● **Your objective**:
From the line containing "de l’Hôpital Sanator" to the line containing "partire per una" in the entries below, reproduce every line exactly, ends included. Nothing else belongs in the copy, and no pictures.

** Data supplied follows **

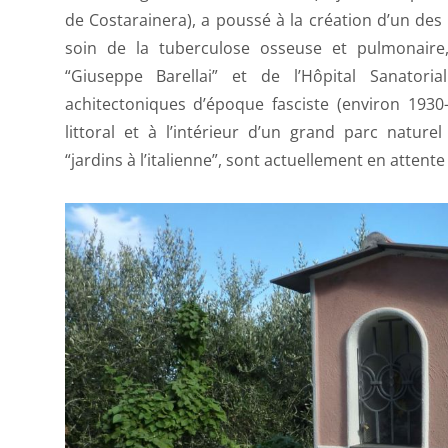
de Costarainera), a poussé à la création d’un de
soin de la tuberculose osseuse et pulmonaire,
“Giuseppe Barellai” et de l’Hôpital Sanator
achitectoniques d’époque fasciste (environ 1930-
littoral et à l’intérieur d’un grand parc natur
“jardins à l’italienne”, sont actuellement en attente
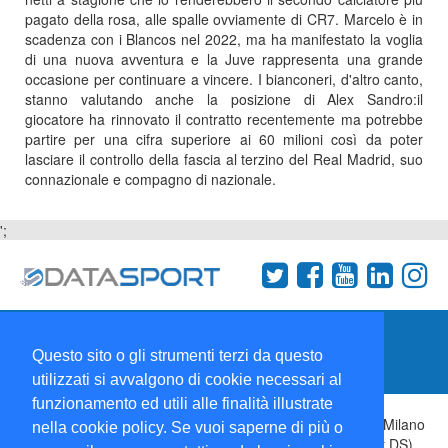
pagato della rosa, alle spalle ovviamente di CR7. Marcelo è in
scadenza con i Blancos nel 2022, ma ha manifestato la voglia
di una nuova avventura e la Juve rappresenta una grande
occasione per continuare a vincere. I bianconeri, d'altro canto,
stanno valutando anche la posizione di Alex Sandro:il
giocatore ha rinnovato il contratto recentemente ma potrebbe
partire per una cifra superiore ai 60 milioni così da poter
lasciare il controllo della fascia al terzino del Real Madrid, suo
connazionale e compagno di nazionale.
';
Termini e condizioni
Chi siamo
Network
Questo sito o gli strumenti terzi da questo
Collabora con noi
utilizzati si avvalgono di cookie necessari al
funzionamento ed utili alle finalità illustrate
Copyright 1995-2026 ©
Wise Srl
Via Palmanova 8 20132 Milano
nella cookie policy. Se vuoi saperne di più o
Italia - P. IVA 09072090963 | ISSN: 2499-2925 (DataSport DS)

** End of Data supplied **

● **Response to this task**:
“Giuseppe Barellai” et de l’Hôpital Sanator
achitectoniques d’époque fasciste (environ 1930-
littoral et à l’intérieur d’un grand parc natur
“jardins à l’italienne”, sont actuellement en attente
pagato della rosa, alle spalle ovviamente di CR7. Marcelo è in
scadenza con i Blancos nel 2022, ma ha manifestato la voglia
di una nuova avventura e la Juve rappresenta una grande
occasione per continuare a vincere. I bianconeri, d'altro canto,
stanno valutando anche la posizione di Alex Sandro:il
giocatore ha rinnovato il contratto recentemente ma potrebbe
partire per una cifra superiore ai 60 milioni così da poter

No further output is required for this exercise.